The general rule will remain as
same i.e. any person who is in India for more than 182 days will be treated as
resident in India.
OR, if he was in India for 60
days or more in the current FY and 365 days or more in the previous 4 FY, he
will be treated as a resident in India.
However, the above rule had a
benevolent provision, saying that in the case of an Indian Citizen or a Person
of Indian Origin (PIO), who comes back to India can stay in India for 182 days
instead of 60 days as above.
The new amendment has reduced
this period of 182 days to 120 days. Please note that this reduced period of
120 days applicable only for persons already abroad who are coming to India for
short visits. And there is another beneficial provision also newly introduced,
that this will be applicable to those persons who has Indian income is more
than Rs. 15 lakhs.
So, if you are an NRI and you
have income in India more than Rs. 15 lakhs, then you have to restrict your
stay in India to 120 days in a year.
Deemed Resident
Another important addition is
the concept of Deemed Resident.
Case 1: If You are an Indian
Citizen with Indian income more than Rs 15 lakhs
a. Your
income is NOT taxable in any other country by reason of your domicile or
residence or any other criteria of similar nature. (This means you are not
paying tax in any other country, because you are Non-Resident in that country,
as per the rules of that country); OR
b. your
stay in India is more than 120 days
Then, you will be deemed as a
NOT ORDINARILY RESIDENT.
Case 2: If You are not an Indian
Citizen, but a person of Indian origin (holder of passport of another country)
1. Your
Indian income is Rs. 15 lakhs or more; and
2. Your
stay in India is more than 120 days but less than 182 days
3. Whether
or not you pay tax in any other country
Then, you will be deemed as a
NOT ORDINARILY RESIDENT.
In the case of a Not Ordinarily Resident,
your income earned outside India from Business controlled from India or
profession set up in India will be taxable in India.
TO SUM UP:
For NRI’s – whether you are
Indian citizen or not, the first thing you have to check is whether you have
Indian income more than Rs. 15 lakhs – if not, then your taxation will be as
before – No change at all.
For NRI’s holding Indian
Passport, if your Indian income is more than Rs. 15 lakhs, then you have to
ensure two things:
1.
that you restrict your stay in India to
less than 120 days.
2.
that you pay tax for your whole income,
in your country of residence. (But this is not applicable to residents of those
countries like UAE where there is no income tax)
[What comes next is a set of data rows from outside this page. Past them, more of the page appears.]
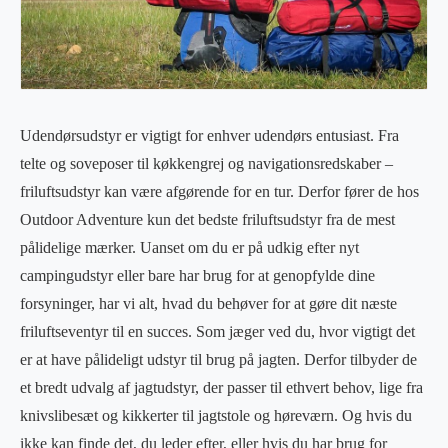
Udendørsudstyr er vigtigt for enhver udendørs entusiast. Fra
telte og soveposer til køkkengrej og navigationsredskaber –
friluftsudstyr kan være afgørende for en tur. Derfor fører de hos
Outdoor Adventure kun det bedste friluftsudstyr fra de mest
pålidelige mærker. Uanset om du er på udkig efter nyt
campingudstyr eller bare har brug for at genopfylde dine
forsyninger, har vi alt, hvad du behøver for at gøre dit næste
friluftseventyr til en succes. Som jæger ved du, hvor vigtigt det
er at have pålideligt udstyr til brug på jagten. Derfor tilbyder de
et bredt udvalg af jagtudstyr, der passer til ethvert behov, lige fra
knivslibesæt og kikkerter til jagtstole og høreværn. Og hvis du
ikke kan finde det, du leder efter, eller hvis du har brug for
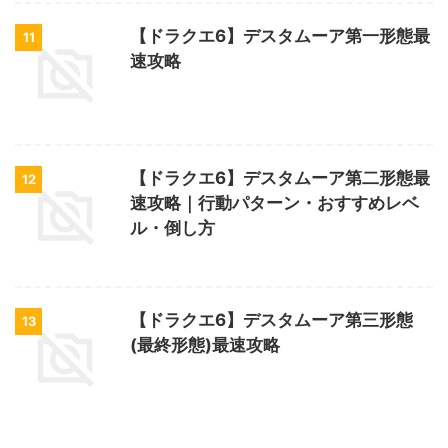
【ドラクエ6】デスタムーア第一形態最
11
速攻略
【ドラクエ6】デスタムーア第二形態最
12
速攻略｜行動パターン・おすすめレベ
ル・倒し方
【ドラクエ6】デスタムーア第三形態
13
(最終形態)最速攻略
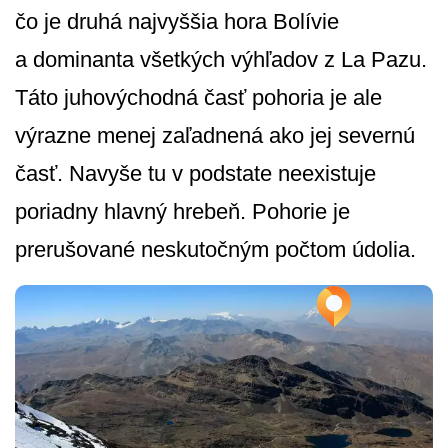
čo je druhá najvyššia hora Bolívie
a dominanta všetkých výhľadov z La Pazu.
Táto juhovýchodná časť pohoria je ale
výrazne menej zaľadnená ako jej severnú
časť. Navyše tu v podstate neexistuje
poriadny hlavný hrebeň. Pohorie je
prerušované neskutočným počtom údolia.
For an NRI holding a foreign
passport, you have to make sure that your stay in India in a year is less than
120 days.
And, if you do not comply with any
of the above conditions, your income earned outside India from a business
controlled from India or a profession set up in India alone will be taxable in
India and not all your foreign income.
If you have already paid tax on
such income in any other country, you are eligible for a tax rebate as per the
Double Taxation Avoidance Agreement between India and the other country.